Posted on:1992-06-26Degree:Ph.DType:Thesis
University:Vanderbilt UniversityCandidate:Crispin, Ruth KatzFull Text:PDF
GTID:2475390014999956Subject:Literature
Abstract/Summary:
This dissertation studies the relationship of the poet to poetry, using Lacanian psychoanalytic theory, seen as an outgrowth of Romantic thought, to explore the poetry of Samuel Taylor Coleridge in England and Pedro Salinas in Spain. Modern poetry is commonly considered to begin with Baudelaire, who identifies modern art with Romanticism. Concomitant with the belief that "the universe exists through the poet," Romantic thinkers began to see the artist's individuality as having a layer beyond the conscious inaccessible to the poet himself, a dialectical conception of the self which partakes of Romanticism's privileging of dialectical thought.
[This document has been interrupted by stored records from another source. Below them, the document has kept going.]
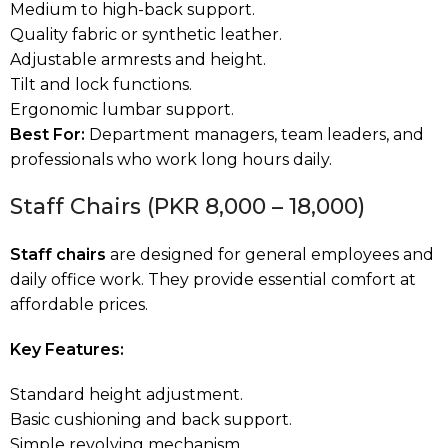
Medium to high-back support.
Quality fabric or synthetic leather.
Adjustable armrests and height.
Tilt and lock functions.
Ergonomic lumbar support.
Best For:
Department managers, team leaders, and
professionals who work long hours daily.
Staff Chairs (PKR 8,000 – 18,000)
Staff chairs
are designed for general employees and
daily office work. They provide essential comfort at
affordable prices.
Key Features:
Standard height adjustment.
Basic cushioning and back support.
Simple revolving mechanism.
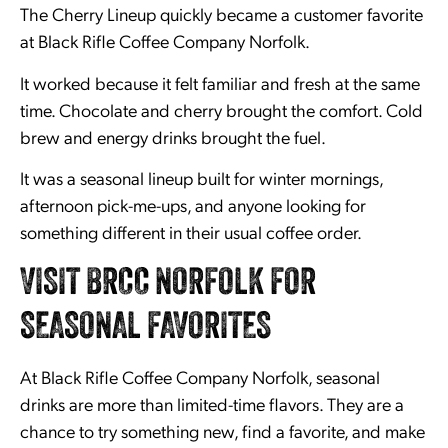
The Cherry Lineup quickly became a customer favorite
at Black Rifle Coffee Company Norfolk.
It worked because it felt familiar and fresh at the same
time. Chocolate and cherry brought the comfort. Cold
brew and energy drinks brought the fuel.
It was a seasonal lineup built for winter mornings,
afternoon pick-me-ups, and anyone looking for
something different in their usual coffee order.
VISIT BRCC NORFOLK FOR
SEASONAL FAVORITES
At Black Rifle Coffee Company Norfolk, seasonal
drinks are more than limited-time flavors. They are a
chance to try something new, find a favorite, and make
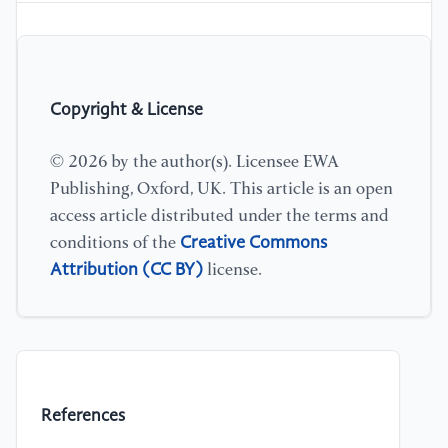
Copyright & License
© 2026 by the author(s). Licensee EWA
Publishing, Oxford, UK. This article is an open
access article distributed under the terms and
Creative Commons
conditions of the
Attribution (CC BY)
license.
References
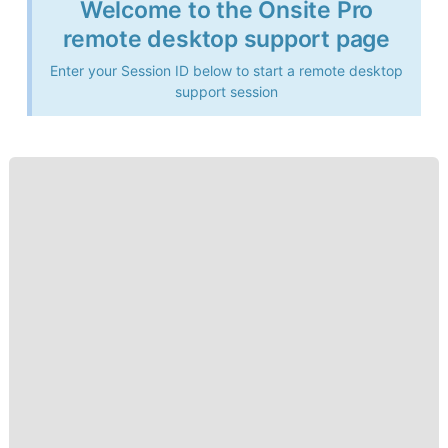
Welcome to the Onsite Pro
remote desktop support page
Enter your Session ID below to start a remote desktop
support session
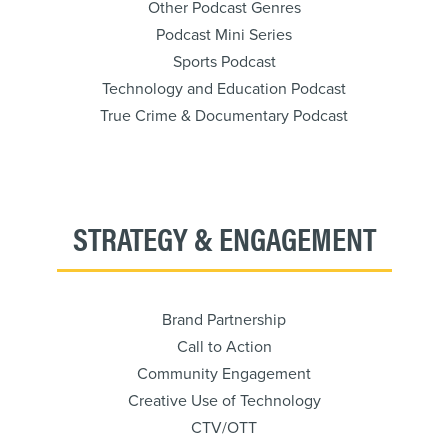
Other Podcast Genres
Podcast Mini Series
Sports Podcast
Technology and Education Podcast
True Crime & Documentary Podcast
STRATEGY & ENGAGEMENT
Brand Partnership
Call to Action
Community Engagement
Creative Use of Technology
CTV/OTT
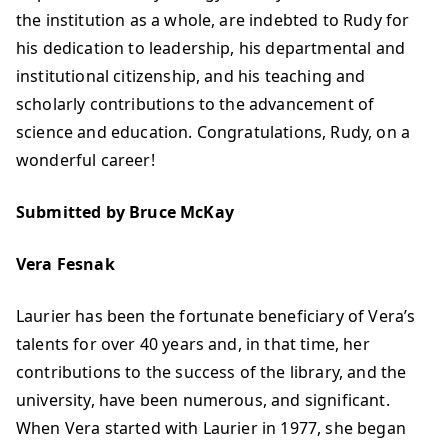
the institution as a whole, are indebted to Rudy for
his dedication to leadership, his departmental and
institutional citizenship, and his teaching and
scholarly contributions to the advancement of
science and education. Congratulations, Rudy, on a
wonderful career!
Submitted by Bruce McKay
Vera Fesnak
Laurier has been the fortunate beneficiary of Vera’s
talents for over 40 years and, in that time, her
contributions to the success of the library, and the
university, have been numerous, and significant.
When Vera started with Laurier in 1977, she began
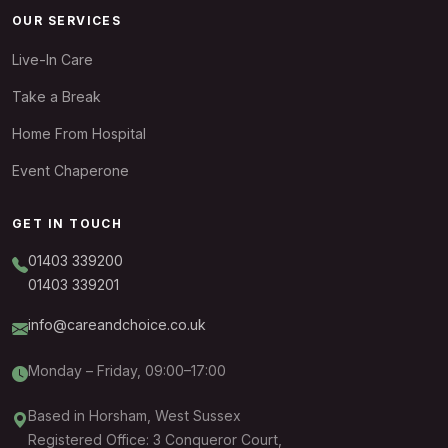
OUR SERVICES
Live-In Care
Take a Break
Home From Hospital
Event Chaperone
GET IN TOUCH
01403 339200
01403 339201
info@careandchoice.co.uk
Monday – Friday, 09:00–17:00
Based in Horsham, West Sussex
Registered Office: 3 Conqueror Court,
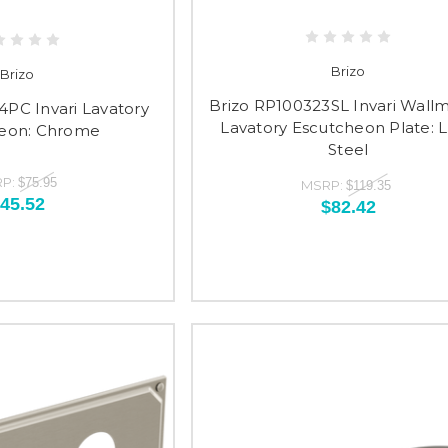
Brizo
Brizo
Brizo RP100323SL Invari Wall
4PC Invari Lavatory
Lavatory Escutcheon Plate: 
eon: Chrome
Steel
P:
$75.95
MSRP:
$119.35
45.52
$82.42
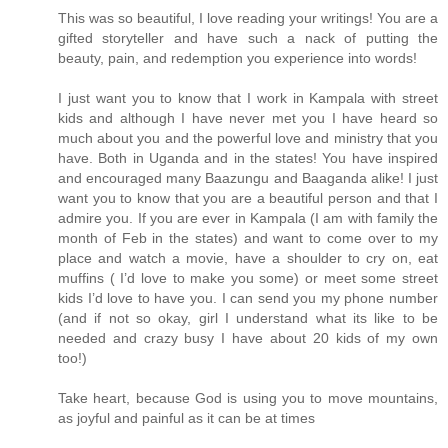
This was so beautiful, I love reading your writings! You are a
gifted storyteller and have such a nack of putting the
beauty, pain, and redemption you experience into words!
I just want you to know that I work in Kampala with street
kids and although I have never met you I have heard so
much about you and the powerful love and ministry that you
have. Both in Uganda and in the states! You have inspired
and encouraged many Baazungu and Baaganda alike! I just
want you to know that you are a beautiful person and that I
admire you. If you are ever in Kampala (I am with family the
month of Feb in the states) and want to come over to my
place and watch a movie, have a shoulder to cry on, eat
muffins ( I’d love to make you some) or meet some street
kids I’d love to have you. I can send you my phone number
(and if not so okay, girl I understand what its like to be
needed and crazy busy I have about 20 kids of my own
too!)
Take heart, because God is using you to move mountains,
as joyful and painful as it can be at times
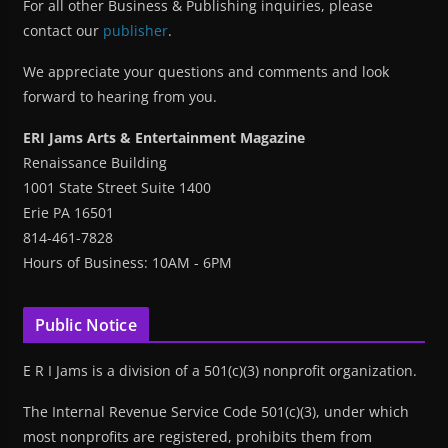
For all other Business & Publishing inquiries, please
contact our
publisher
.
We appreciate your questions and comments and look
forward to hearing from you.
ERI Jams Arts & Entertainment Magazine
Renaissance Building
1001 State Street Suite 1400
Erie PA 16501
814-461-7828
Hours of Business: 10AM - 6PM
Public Notice
E R I Jams is a division of a 501(c)(3) nonprofit organization.
The Internal Revenue Service Code 501(c)(3), under which
most nonprofits are registered, prohibits them from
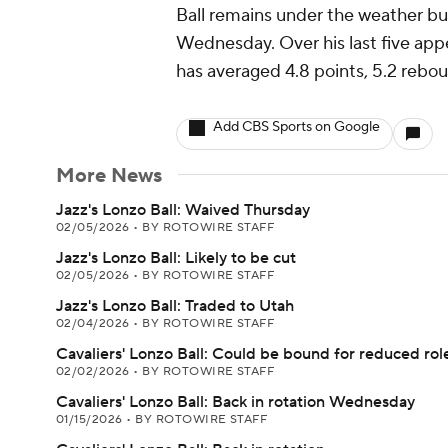
Ball remains under the weather bu
Wednesday. Over his last five appe
has averaged 4.8 points, 5.2 rebou
Add CBS Sports on Google
More News
Jazz's Lonzo Ball: Waived Thursday
02/05/2026
•
BY ROTOWIRE STAFF
Jazz's Lonzo Ball: Likely to be cut
02/05/2026
•
BY ROTOWIRE STAFF
Jazz's Lonzo Ball: Traded to Utah
02/04/2026
•
BY ROTOWIRE STAFF
Cavaliers' Lonzo Ball: Could be bound for reduced rol
02/02/2026
•
BY ROTOWIRE STAFF
Cavaliers' Lonzo Ball: Back in rotation Wednesday
01/15/2026
•
BY ROTOWIRE STAFF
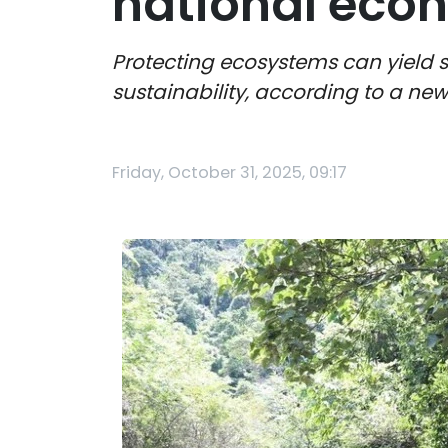
national eco
Protecting ecosystems can yield s
sustainability, according to a ne
Friday, October 31, 2025, 09:17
These are among the ideas which Freud, and later Lacan, developed; the poetry of Coleridge, as a Romantic, and of Salinas, writing in the immediately post-Freudian years, share these assumptions.;My thesis assumes that the emerging poet has a consciousness which develops very much like that of the human self, as described by Lacan, but which grows dialectically toward "poethood," rather than selfhood. With Coleridge, I explore the split between the conscious and unconscious poetic selves as they are revealed in his "conversation poems." Because these poems were intended to flow as spontaneous discourse, I see them as analogous to Lacan's description of the psychoanalytic model in which the speaking subject reveals not only his ego but his unconscious attachments and conflicts as well. In the case of Salinas, I examine his opus chronologically and identify the stages of his individuation as a poet: the assumption (based on the implicit belief in a symbiotic relationship with the poetic canon) that he can indeed "render the world" through his language and imagination, and the "Oedipal" conflict with a specific precursor whom he attempts to supersede in order to find his own poetic voice.;Behind the belief in the fiction of a symbiotic wholeness lies the fear of death, which language--by substituting words for real presences--functions symbolically to defer. Thus with both writers, I also highlight their recognition of the ontological fact of death, and its implications for them as poets, to show how their poetry functions as a strategy for struggle against and, ultimately, acceptance of it.